### Problem details
Reproduce the following entries verbatim, each one complete.

### Extracted data
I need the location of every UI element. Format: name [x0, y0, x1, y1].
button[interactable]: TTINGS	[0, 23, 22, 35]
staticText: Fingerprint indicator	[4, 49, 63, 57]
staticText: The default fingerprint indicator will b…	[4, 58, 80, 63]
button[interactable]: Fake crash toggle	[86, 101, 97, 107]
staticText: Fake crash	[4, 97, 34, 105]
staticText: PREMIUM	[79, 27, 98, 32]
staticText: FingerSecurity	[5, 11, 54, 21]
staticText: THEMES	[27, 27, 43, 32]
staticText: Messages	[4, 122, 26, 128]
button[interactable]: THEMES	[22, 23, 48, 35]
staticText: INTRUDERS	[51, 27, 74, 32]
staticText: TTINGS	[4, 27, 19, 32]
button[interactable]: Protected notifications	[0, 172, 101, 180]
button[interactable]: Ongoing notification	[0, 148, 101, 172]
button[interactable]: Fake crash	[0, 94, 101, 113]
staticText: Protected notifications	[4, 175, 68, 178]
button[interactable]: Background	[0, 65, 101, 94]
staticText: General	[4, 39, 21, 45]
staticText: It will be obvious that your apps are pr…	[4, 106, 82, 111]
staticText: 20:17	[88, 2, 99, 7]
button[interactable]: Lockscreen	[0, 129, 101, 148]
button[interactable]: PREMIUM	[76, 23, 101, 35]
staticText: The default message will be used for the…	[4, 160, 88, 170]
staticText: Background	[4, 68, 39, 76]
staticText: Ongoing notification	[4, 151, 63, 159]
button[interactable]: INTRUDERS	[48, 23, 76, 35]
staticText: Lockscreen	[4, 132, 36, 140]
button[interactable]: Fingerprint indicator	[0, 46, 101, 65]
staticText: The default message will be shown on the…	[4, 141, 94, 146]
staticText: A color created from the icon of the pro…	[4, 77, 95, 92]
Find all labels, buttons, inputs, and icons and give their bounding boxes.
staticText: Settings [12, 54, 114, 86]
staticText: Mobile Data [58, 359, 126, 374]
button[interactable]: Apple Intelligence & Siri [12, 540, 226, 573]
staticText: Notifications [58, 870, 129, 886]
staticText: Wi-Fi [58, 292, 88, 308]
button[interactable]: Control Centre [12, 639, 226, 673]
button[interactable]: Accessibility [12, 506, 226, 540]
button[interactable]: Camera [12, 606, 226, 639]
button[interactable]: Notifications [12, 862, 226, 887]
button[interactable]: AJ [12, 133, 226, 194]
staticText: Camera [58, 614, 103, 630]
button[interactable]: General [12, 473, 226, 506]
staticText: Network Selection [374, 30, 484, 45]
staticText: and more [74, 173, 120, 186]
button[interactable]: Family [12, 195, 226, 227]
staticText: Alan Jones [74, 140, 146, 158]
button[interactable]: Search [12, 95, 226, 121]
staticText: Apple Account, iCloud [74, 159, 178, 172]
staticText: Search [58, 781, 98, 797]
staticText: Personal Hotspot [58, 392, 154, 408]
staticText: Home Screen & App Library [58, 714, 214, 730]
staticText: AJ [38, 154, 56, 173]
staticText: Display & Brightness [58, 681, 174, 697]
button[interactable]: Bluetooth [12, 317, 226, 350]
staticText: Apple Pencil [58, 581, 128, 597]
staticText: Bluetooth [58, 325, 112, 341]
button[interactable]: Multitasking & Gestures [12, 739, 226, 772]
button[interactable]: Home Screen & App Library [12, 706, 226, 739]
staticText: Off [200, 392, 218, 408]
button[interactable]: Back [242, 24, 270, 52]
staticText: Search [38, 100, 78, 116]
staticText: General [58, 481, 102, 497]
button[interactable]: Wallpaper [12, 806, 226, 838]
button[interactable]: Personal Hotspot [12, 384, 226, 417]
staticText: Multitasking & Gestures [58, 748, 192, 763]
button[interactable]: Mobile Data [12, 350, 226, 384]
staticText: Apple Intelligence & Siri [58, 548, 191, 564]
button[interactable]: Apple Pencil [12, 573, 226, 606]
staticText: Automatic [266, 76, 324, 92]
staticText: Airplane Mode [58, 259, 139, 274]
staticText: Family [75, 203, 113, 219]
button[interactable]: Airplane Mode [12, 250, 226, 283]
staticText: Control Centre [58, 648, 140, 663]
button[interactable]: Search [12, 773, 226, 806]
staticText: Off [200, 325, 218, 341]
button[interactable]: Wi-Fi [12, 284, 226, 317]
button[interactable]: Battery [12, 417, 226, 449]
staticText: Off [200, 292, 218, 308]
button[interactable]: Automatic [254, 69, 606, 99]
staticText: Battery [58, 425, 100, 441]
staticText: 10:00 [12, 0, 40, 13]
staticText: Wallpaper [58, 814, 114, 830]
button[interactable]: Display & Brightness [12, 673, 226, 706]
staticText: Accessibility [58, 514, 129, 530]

### Task solution
I need the location of every UI element. Format: name [x0, y0, x1, y1].
button[interactable]: TTINGS	[0, 23, 22, 35]
staticText: Fingerprint indicator	[4, 49, 63, 57]
staticText: The default fingerprint indicator will b…	[4, 58, 80, 63]
button[interactable]: Fake crash toggle	[86, 101, 97, 107]
staticText: Fake crash	[4, 97, 34, 105]
staticText: PREMIUM	[79, 27, 98, 32]
staticText: FingerSecurity	[5, 11, 54, 21]
staticText: THEMES	[27, 27, 43, 32]
staticText: Messages	[4, 122, 26, 128]
button[interactable]: THEMES	[22, 23, 48, 35]
staticText: INTRUDERS	[51, 27, 74, 32]
staticText: TTINGS	[4, 27, 19, 32]
button[interactable]: Protected notifications	[0, 172, 101, 180]
button[interactable]: Ongoing notification	[0, 148, 101, 172]
button[interactable]: Fake crash	[0, 94, 101, 113]
staticText: Protected notifications	[4, 175, 68, 178]
button[interactable]: Background	[0, 65, 101, 94]
staticText: General	[4, 39, 21, 45]
staticText: It will be obvious that your apps are pr…	[4, 106, 82, 111]
staticText: 20:17	[88, 2, 99, 7]
button[interactable]: Lockscreen	[0, 129, 101, 148]
button[interactable]: PREMIUM	[76, 23, 101, 35]
staticText: The default message will be used for the…	[4, 160, 88, 170]
staticText: Background	[4, 68, 39, 76]
staticText: Ongoing notification	[4, 151, 63, 159]
button[interactable]: INTRUDERS	[48, 23, 76, 35]
staticText: Lockscreen	[4, 132, 36, 140]
button[interactable]: Fingerprint indicator	[0, 46, 101, 65]
staticText: The default message will be shown on the…	[4, 141, 94, 146]
staticText: A color created from the icon of the pro…	[4, 77, 95, 92]
Find all labels, buttons, inputs, and icons and give their bounding boxes.
staticText: Settings [12, 54, 114, 86]
staticText: Mobile Data [58, 359, 126, 374]
button[interactable]: Apple Intelligence & Siri [12, 540, 226, 573]
staticText: Notifications [58, 870, 129, 886]
staticText: Wi-Fi [58, 292, 88, 308]
button[interactable]: Control Centre [12, 639, 226, 673]
button[interactable]: Accessibility [12, 506, 226, 540]
button[interactable]: Camera [12, 606, 226, 639]
button[interactable]: Notifications [12, 862, 226, 887]
button[interactable]: AJ [12, 133, 226, 194]
staticText: Camera [58, 614, 103, 630]
button[interactable]: General [12, 473, 226, 506]
staticText: Network Selection [374, 30, 484, 45]
staticText: and more [74, 173, 120, 186]
button[interactable]: Family [12, 195, 226, 227]
staticText: Alan Jones [74, 140, 146, 158]
button[interactable]: Search [12, 95, 226, 121]
staticText: Apple Account, iCloud [74, 159, 178, 172]
staticText: Search [58, 781, 98, 797]
staticText: Personal Hotspot [58, 392, 154, 408]
staticText: Home Screen & App Library [58, 714, 214, 730]
staticText: AJ [38, 154, 56, 173]
staticText: Display & Brightness [58, 681, 174, 697]
button[interactable]: Bluetooth [12, 317, 226, 350]
staticText: Apple Pencil [58, 581, 128, 597]
staticText: Bluetooth [58, 325, 112, 341]
button[interactable]: Multitasking & Gestures [12, 739, 226, 772]
button[interactable]: Home Screen & App Library [12, 706, 226, 739]
staticText: Off [200, 392, 218, 408]
button[interactable]: Back [242, 24, 270, 52]
staticText: Search [38, 100, 78, 116]
staticText: General [58, 481, 102, 497]
button[interactable]: Wallpaper [12, 806, 226, 838]
button[interactable]: Personal Hotspot [12, 384, 226, 417]
staticText: Multitasking & Gestures [58, 748, 192, 763]
button[interactable]: Mobile Data [12, 350, 226, 384]
staticText: Apple Intelligence & Siri [58, 548, 191, 564]
button[interactable]: Apple Pencil [12, 573, 226, 606]
staticText: Automatic [266, 76, 324, 92]
staticText: Airplane Mode [58, 259, 139, 274]
staticText: Family [75, 203, 113, 219]
button[interactable]: Airplane Mode [12, 250, 226, 283]
staticText: Control Centre [58, 648, 140, 663]
button[interactable]: Search [12, 773, 226, 806]
staticText: Off [200, 325, 218, 341]
button[interactable]: Wi-Fi [12, 284, 226, 317]
button[interactable]: Battery [12, 417, 226, 449]
staticText: Off [200, 292, 218, 308]
button[interactable]: Automatic [254, 69, 606, 99]
staticText: Battery [58, 425, 100, 441]
staticText: 10:00 [12, 0, 40, 13]
staticText: Wallpaper [58, 814, 114, 830]
button[interactable]: Display & Brightness [12, 673, 226, 706]
staticText: Accessibility [58, 514, 129, 530]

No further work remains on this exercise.